Denying the attack on public education

 

Lt. Gov. Dan Patrick continues to peddle the political fiction that his anti-public education priorities are somehow benefiting school children AND protecting taxpayers. Although ideological true-believers in his political base may swallow that garbage without gagging, the exact opposite is true.

If Patrick has his way in the war of wills with the House over budget and education policy, public schools will remain woefully under-funded and many homeowners will continue to see their school property taxes increase.
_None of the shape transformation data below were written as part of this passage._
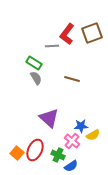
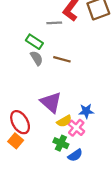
brown line: (72, 79) -> (62, 59), moved
yellow semicircle: (93, 135) -> (64, 121), moved
red ellipse: (35, 150) -> (20, 122), moved, turned -55

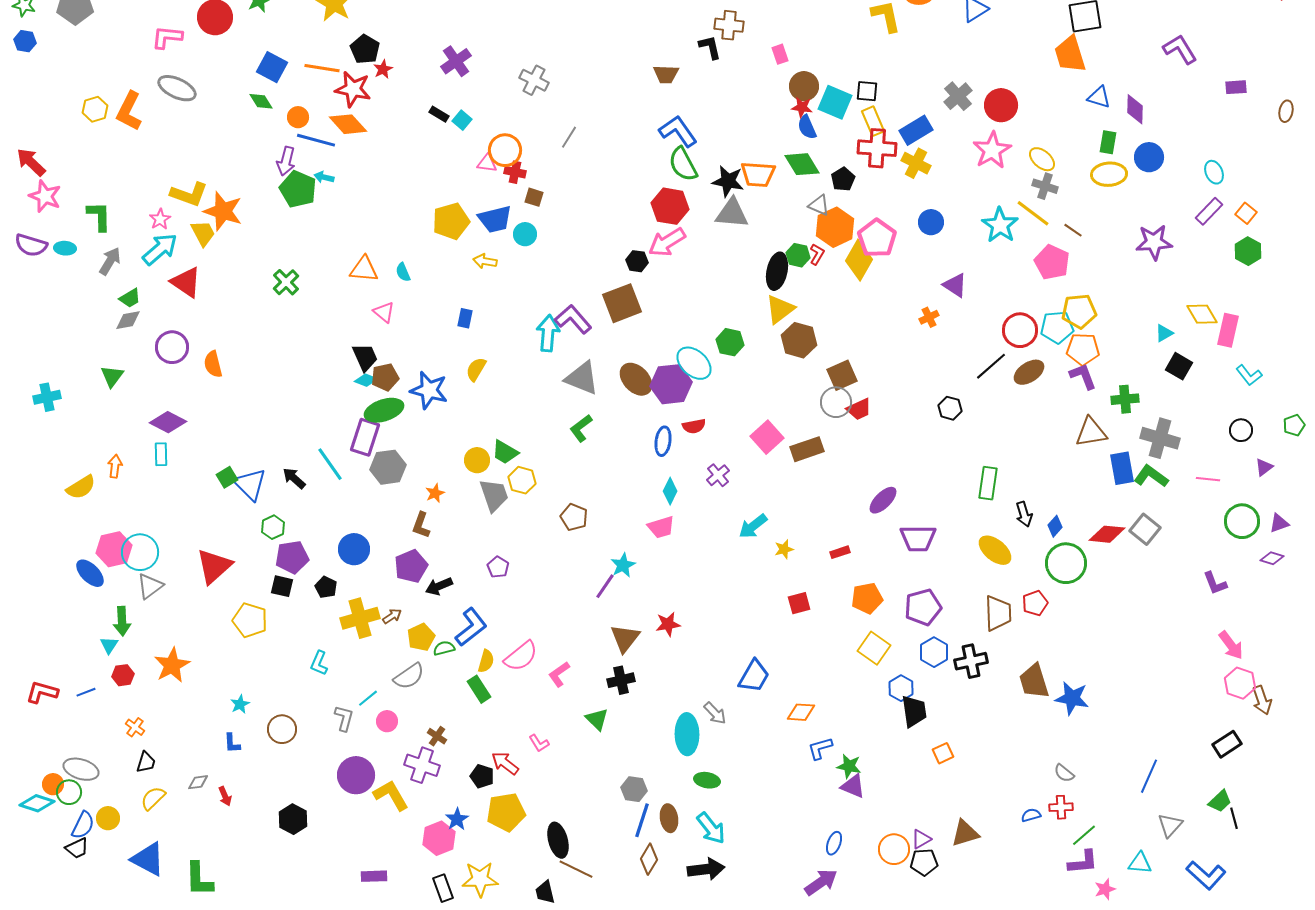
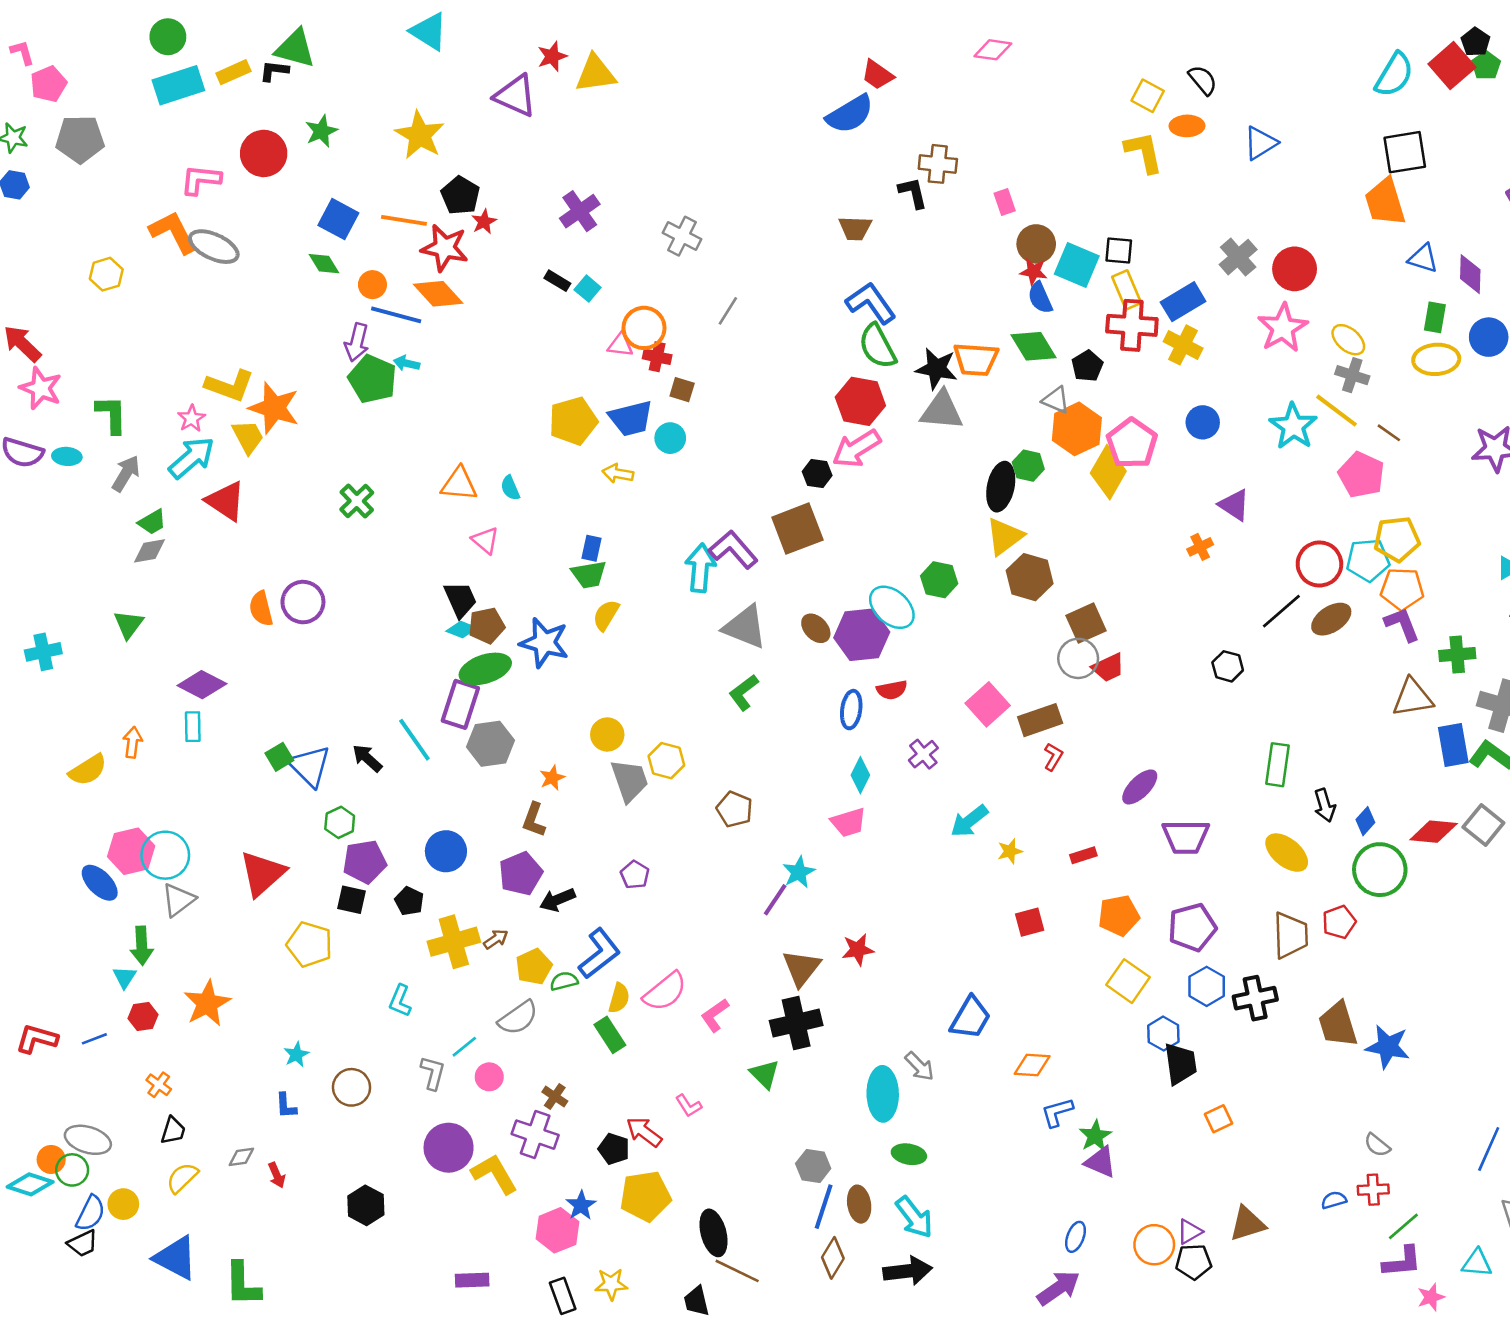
orange L-shape: (129, 111) -> (173, 232), moved, turned 126
red L-shape: (817, 254) -> (1053, 757), moved
purple circle: (172, 347) -> (303, 602), moved
brown ellipse: (636, 379) -> (816, 628), size x0.7
green trapezoid: (505, 452) -> (589, 574), moved, turned -40
black cross: (621, 680) -> (796, 1023), size x1.4
green star: (849, 766) -> (1095, 1136), turned 30
yellow star: (480, 879) -> (611, 1284), size x0.7

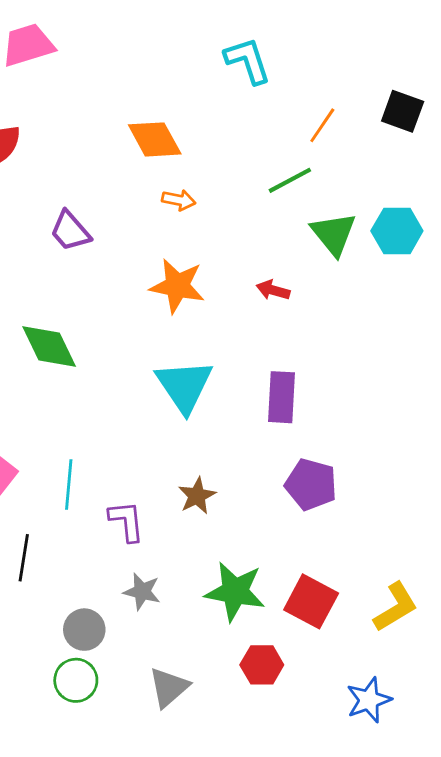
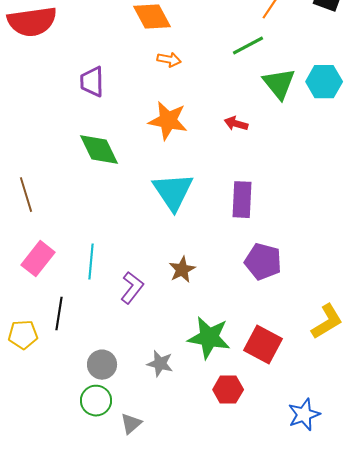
purple trapezoid: (70, 231) -> (92, 82), turned 40
green diamond: (49, 346) -> (99, 150), moved
purple L-shape: (127, 521) -> (132, 288), turned 44
gray star: (142, 592) -> (160, 364), moved
yellow L-shape: (396, 607) -> (327, 322), moved
gray triangle: (169, 687) -> (131, 424), moved, size x0.7

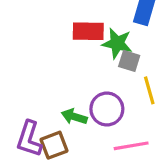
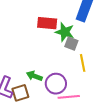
purple circle: (107, 109) -> (56, 84), moved

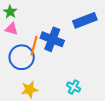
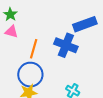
blue cross: (52, 39) -> (66, 45), moved
blue circle: (22, 57) -> (30, 75), moved

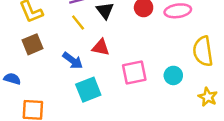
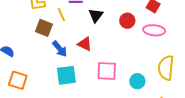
yellow line: (78, 22) -> (61, 15), moved
brown square: (33, 44) -> (44, 28), moved, turned 30

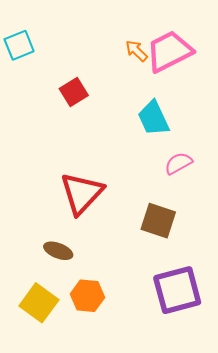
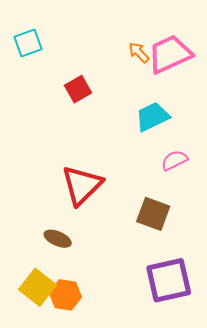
cyan trapezoid: (153, 118) -> (152, 117), turned 87
orange hexagon: (87, 296) -> (65, 295), moved

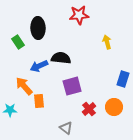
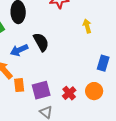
black semicircle: (61, 58) -> (41, 42), turned 54
purple square: (72, 86) -> (41, 90), moved

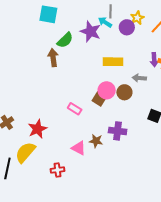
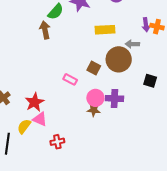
pink circle: (107, 90) -> (95, 98), moved
brown circle: (124, 92) -> (119, 59), size x1.6
pink triangle: (79, 148) -> (40, 119), moved
yellow semicircle: (25, 152) -> (24, 126), size x0.7

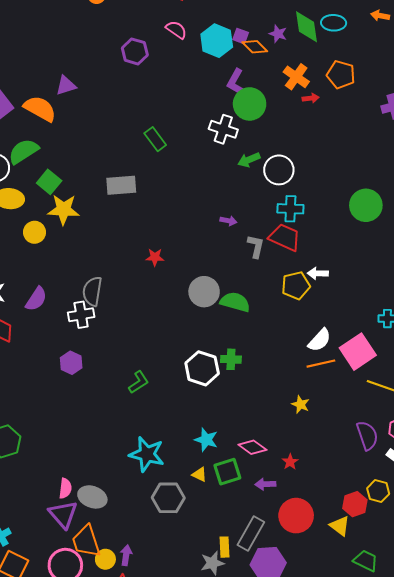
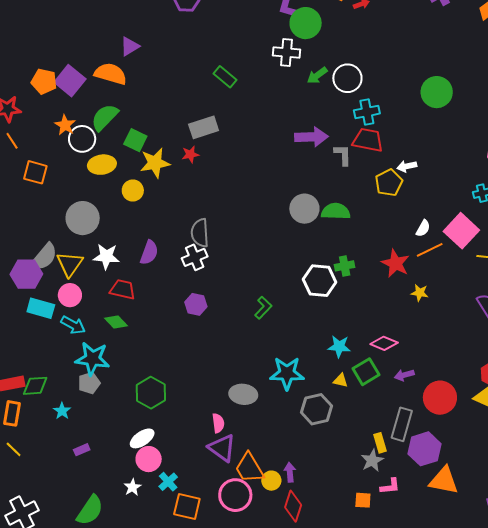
purple arrow: (228, 221) -> (311, 137), size x2.0
red star: (155, 257) -> (190, 154), moved
white semicircle: (320, 340) -> (423, 228), size x0.7
red star: (290, 462) -> (396, 263), moved, size x1.8
gray ellipse: (92, 497) -> (243, 394), moved

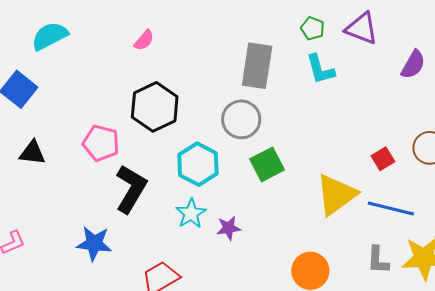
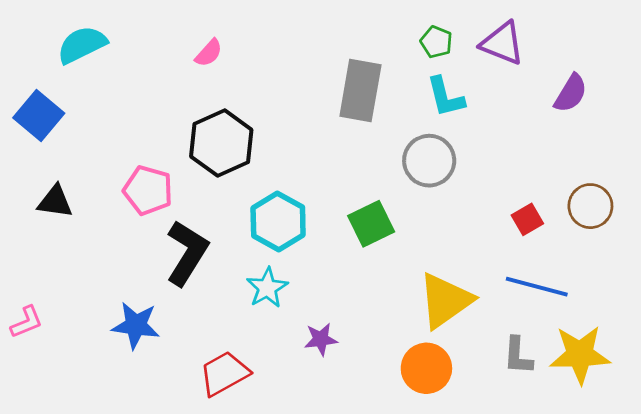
gray circle: (241, 119) -> (429, 161), moved
yellow triangle: (336, 195) -> (445, 301), moved
purple star: (229, 228) -> (321, 339), moved

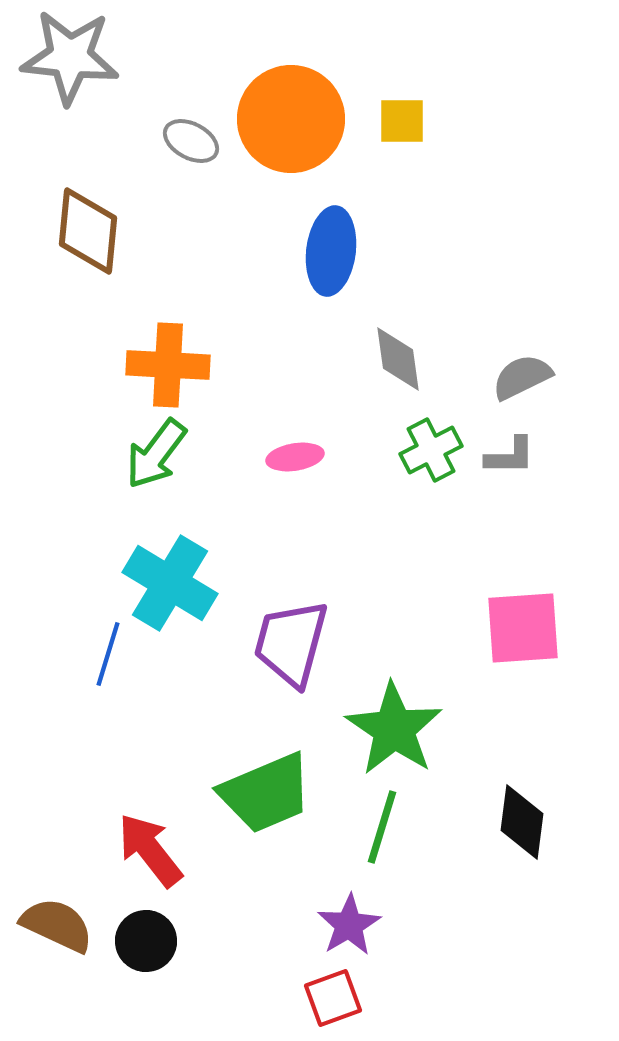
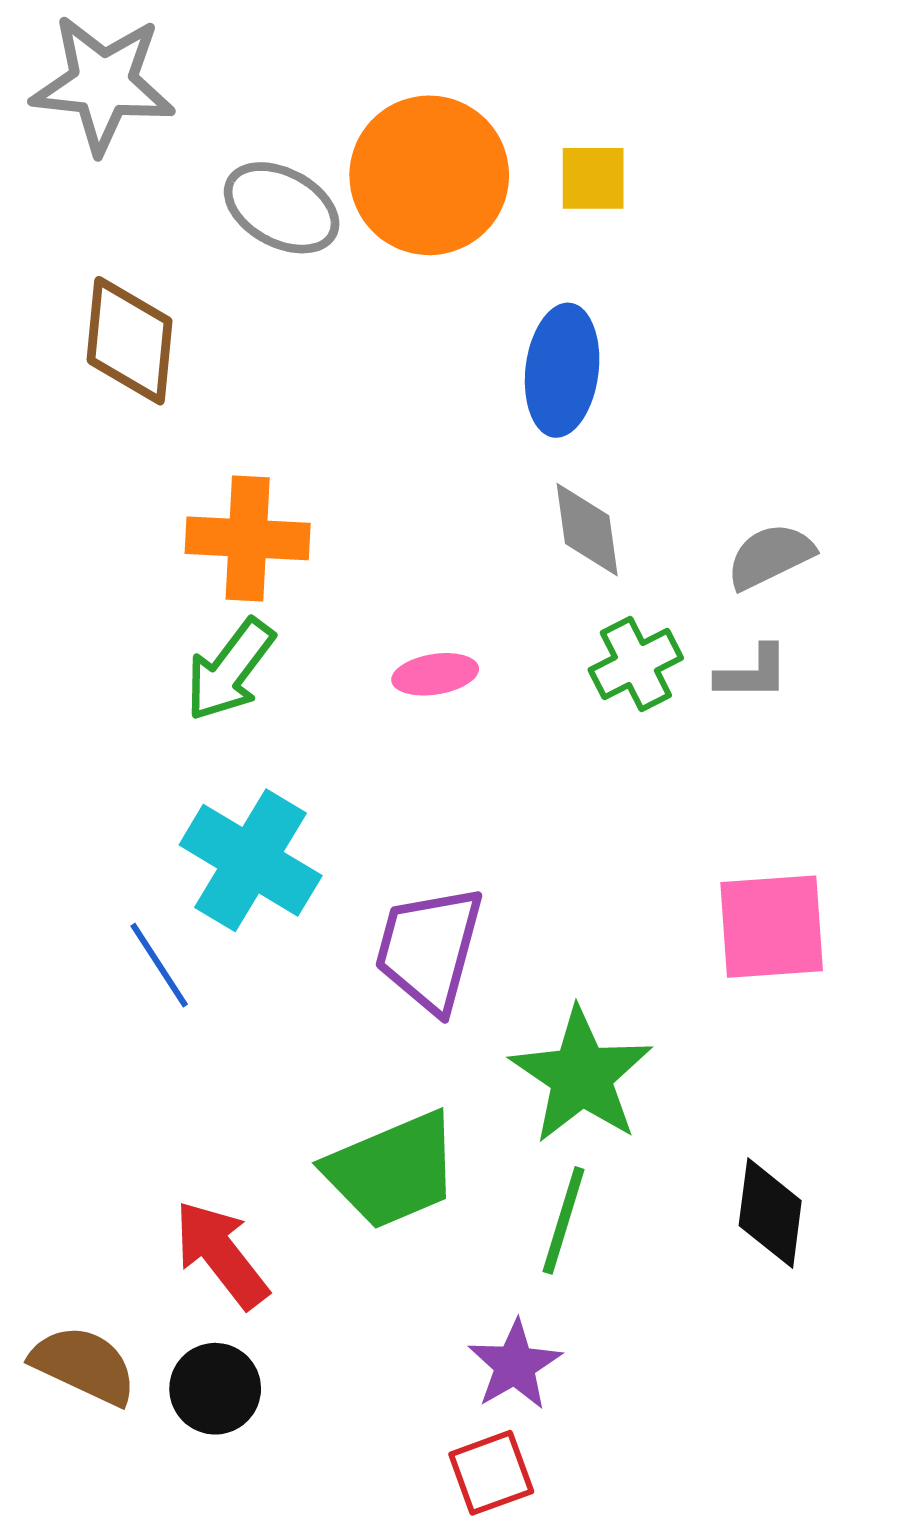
gray ellipse: (191, 141) -> (282, 208), size x1.4
blue ellipse: (331, 251) -> (562, 370), moved
blue line: (108, 654) -> (159, 965), turned -50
In a recent political email, Patrick bragged: “We’re reminded that Texas is a conservative model for the nation, where we are working every day to keep taxes and regulation low and our government lean and efficient. During this legislative session, I am fighting to uphold our conservative values by passing a fiscally responsible state budget, lowering property taxes for all Texans and reducing the franchise tax.”

If Texas is a “conservative model” for the nation, heaven help the nation. Patrick and his allies are working to keep state government lean, mean (in the hurtful sense of the word) and very inefficient by passing an irresponsible state budget that will keep thousands of school classrooms overcrowded, thousands of teachers and other school employees under-paid and hundreds of thousands of school kids with little or no health care.

Should Patrick prevail, who knows how many foster children in state care would remain at risk, despite all the political hand-wringing over deaths and vulnerabilities in the under-funded Child Protective Services system.

Homeowners and others who pay school property taxes – which already pay for most public school costs in Texas – would see their local taxes continue to rise, not drop, without a greater state investment in public education, which Patrick opposes.

The lieutenant governor and his Senate allies even refuse to tap into the Rainy Day Fund. That’s a $12 billion mountain of taxpayer money that Patrick wants to sit on ala King Midas or Uncle Scrooge.

The only bit of truth in Patrick’s statement quoted above was in the last four words, the part about his effort to make future cuts in the business franchise tax. That’s true but potentially disastrous because if that happens, the funding dilemma for school districts and the tax burden for local property owners will worsen.